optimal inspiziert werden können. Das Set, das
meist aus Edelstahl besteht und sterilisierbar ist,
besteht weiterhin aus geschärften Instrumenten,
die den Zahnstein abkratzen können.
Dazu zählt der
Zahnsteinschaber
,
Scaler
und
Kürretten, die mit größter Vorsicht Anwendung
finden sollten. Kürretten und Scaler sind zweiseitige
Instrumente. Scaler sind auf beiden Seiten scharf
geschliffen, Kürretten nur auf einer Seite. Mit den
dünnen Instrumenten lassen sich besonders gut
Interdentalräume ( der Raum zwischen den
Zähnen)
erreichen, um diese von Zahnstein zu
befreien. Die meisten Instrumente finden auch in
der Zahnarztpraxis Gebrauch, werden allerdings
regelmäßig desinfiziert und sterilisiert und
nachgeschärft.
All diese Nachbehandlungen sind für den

........

Show each line from the listing above that includes the word "finden".

finden sollten. Kürretten und Scaler sind zweiseitige
befreien. Die meisten Instrumente finden auch in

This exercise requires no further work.